Aqui não se aprende nada... Lêem-se coisas escritas por mim, parvoíces na maioria das vezes mas sempre, sempre verdades absolutas (pelo menos para mim).

Esqueçam a mesa da Georgina

Ontem tive bastante dificuldade ao nível de dormir... detesto não dormir e desperdiçar tempo acordada durante a noite quando dormir é uma actividade tão prazerosa... raisparta! Mas, volta e meia, mesmo uma marquesa tem de se dar a estes desvarios do povo e ter insónias... maldição para quem as inventou!... quando vos disserem que a natureza é perfeita lembrem-se de quem inventou as insónias... bandida!
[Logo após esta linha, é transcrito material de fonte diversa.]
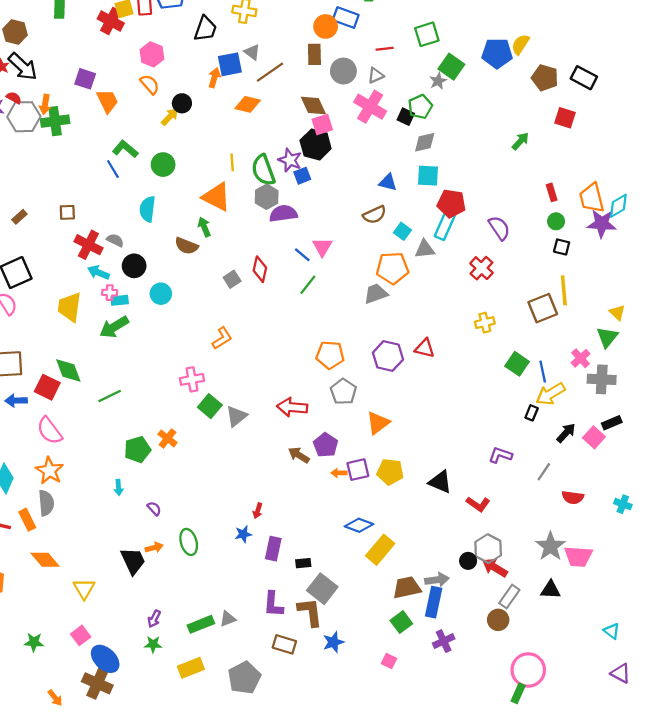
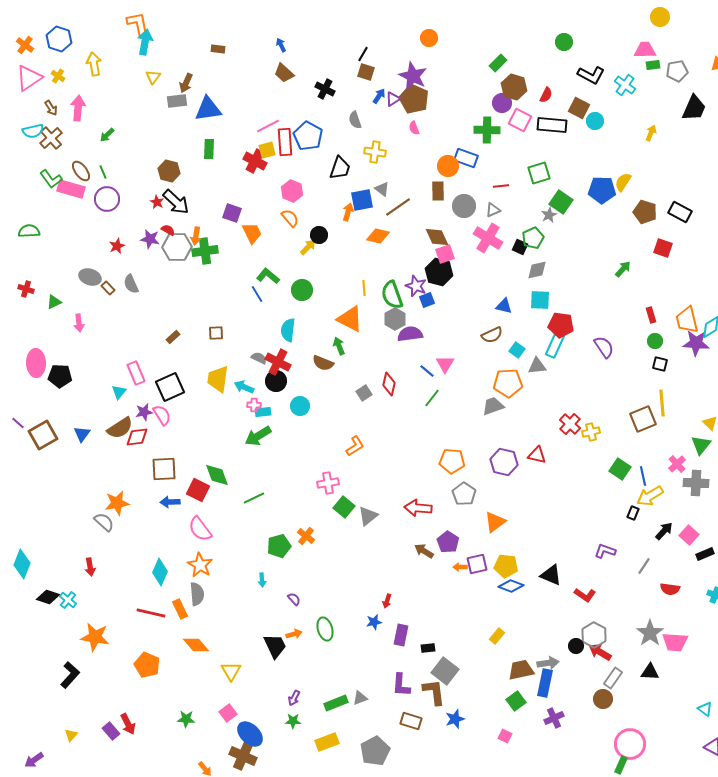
red cross: (88, 245) -> (278, 362), moved
red cross: (481, 268) -> (570, 424), moved
yellow trapezoid: (70, 307) -> (218, 379), moved
black rectangle: (612, 423) -> (705, 554), moved
blue diamond: (359, 525) -> (511, 586), moved
yellow rectangle: (380, 550) -> (497, 636), size x0.6

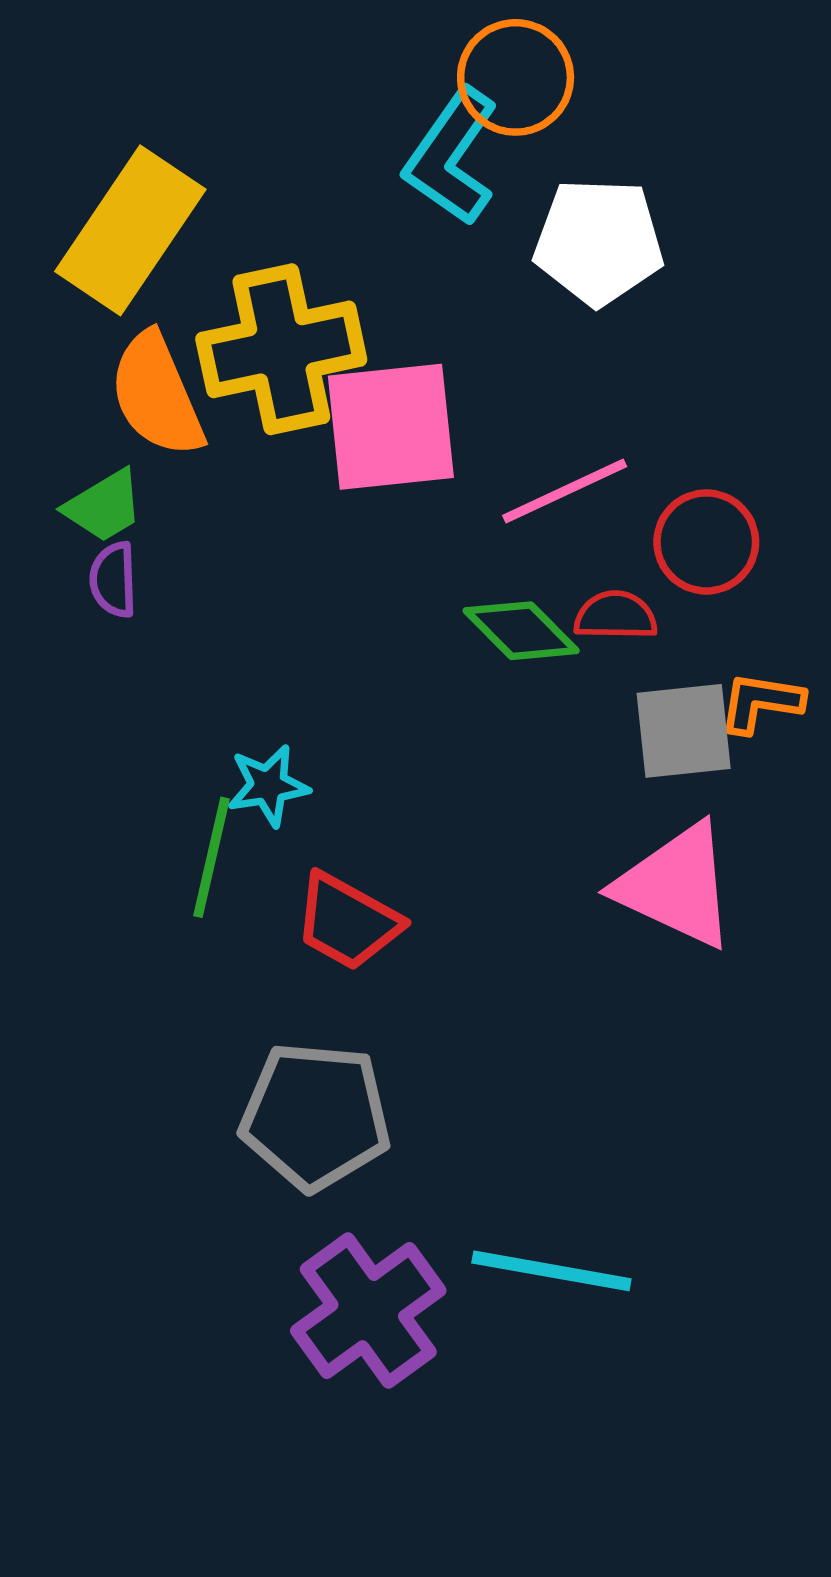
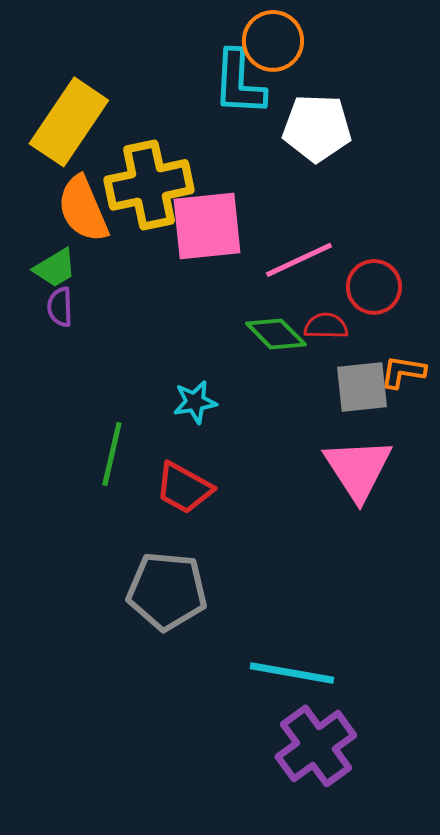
cyan L-shape: (451, 157) -> (239, 83), turned -32
cyan star: (268, 786) -> (195, 402), moved
pink triangle: (676, 886) -> (358, 469), turned 32
purple cross: (368, 1311) -> (316, 746), moved

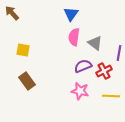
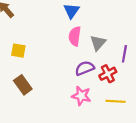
gray triangle: (95, 43) -> (98, 43), turned 35

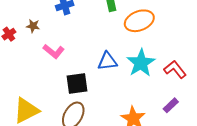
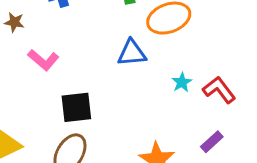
blue triangle: (107, 61) -> (132, 53), moved
cyan star: (141, 63) -> (182, 82), moved, size x0.5

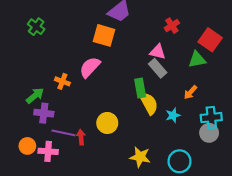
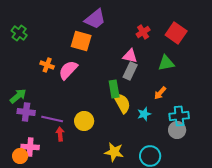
red square: (210, 40) -> (176, 33), moved
gray rectangle: (158, 68) -> (130, 71), turned 66
orange cross: (62, 81) -> (47, 65), moved
purple line: (63, 133) -> (52, 119), moved
orange circle: (27, 146) -> (20, 156), moved

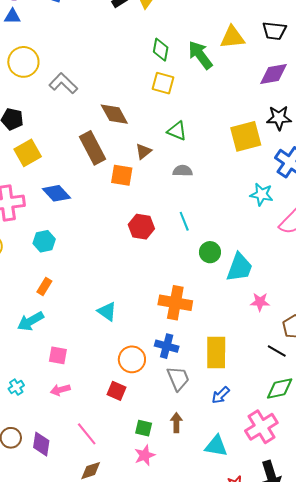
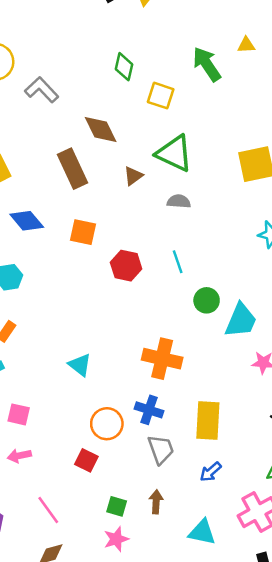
yellow triangle: (232, 37) -> (246, 45), size x0.6
green diamond: (161, 50) -> (124, 67), moved
green triangle: (177, 131) -> (174, 153), size x1.6
orange square: (122, 175) -> (83, 232), moved

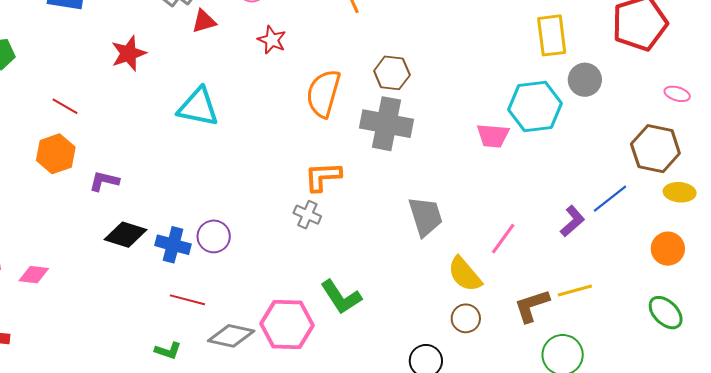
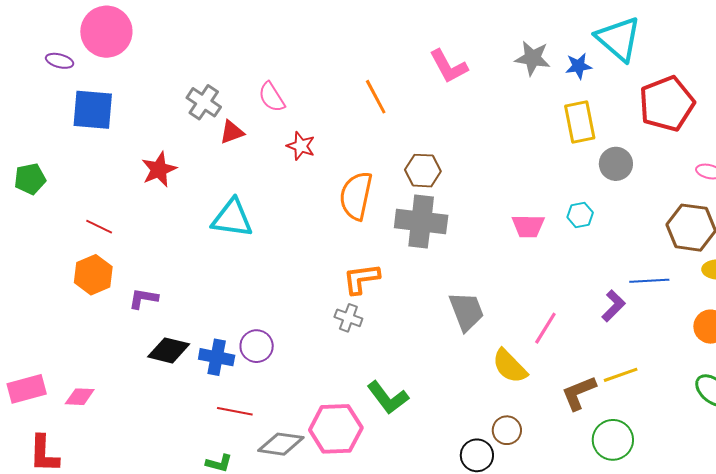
cyan hexagon: (535, 106) -> (580, 215), moved, size x0.5
blue line: (610, 199) -> (649, 281), turned 39
brown circle: (466, 318) -> (507, 430), moved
Bem, dizia eu, enquanto me virava na cama de um lado para o outro, o meu cérebro resolveu viajar e eu deixei-o ir, ao menos alguém que se divirta numa noite de insónias, não é verdade? Vai daí foi-se alojar e reviver um longínquo tempo em que eu trabalhava por conta de outrem... mais concretamente num episódio de que a minha psicóloga me lembra (sim, ainda ando na psicóloga!... eu já vos avisei que tenho uma falhinha...) sempre que eu acho que sou uma incapaz (o que se dá com bastante frequência, devo dizer-vos).

Ora, quando eu trabalhava por conta de outras ´ssoas, vivi naquela empresa uma dicotomia (sim, eu também sei palavras caras... ou médias, vá!) emocional, e eles também. Ora precisavam de mim, ora corriam comigo. Vivemos assim, uma relação próxima da toxicidade, durante uns 12 ou 13 anos... ou mais, já nem sei!... numa das vezes que me dispensaram, os astros não dormem, arranjaram para me substituir uma gaiata (nunca a conheci mas era mesmo uma gaiata e já vão perceber porquê) que um dia, em plena organização de um mega evento, deu ghost (como dizem as minhas filhas)... mas o que é isso de dar ghost, oh Marquesa de nuestras vidas?... saiu do escritório ao final do dia e não mais voltou!... não telefonou, não apareceu, nada!... Depois de muito se procurar pela cachopa, até no Facebook (ainda um bebé na altura) se andou, lá se conseguiu chegar à fala com a mãe que disse que, sim senhora, a gaiata estava viva e de boa saúde mas não queria voltar a trabalhar ali... Ah, era uma má empresa, é isso? Não, não era! Era uma empresa com excelente ambiente, que ainda lhe pediu que ela lá fosse assinar uns documentos e receber o cheque, com pessoas espectaculares, trabalho frenético e de muita responsabilidade e com um director que ora me amava ora me dispensava... Mas ainda hoje falo com toda a gente, sou amiga de todos, mesmo do director. Posto este cenário, lá uma das directoras (era sempre a ela que lhe cabia este papel) telefona-me a pedir se eu podia tomar conta deste projecto e a explicar-me o que tinha acontecido. E eu que sim senhora, vamos a isso!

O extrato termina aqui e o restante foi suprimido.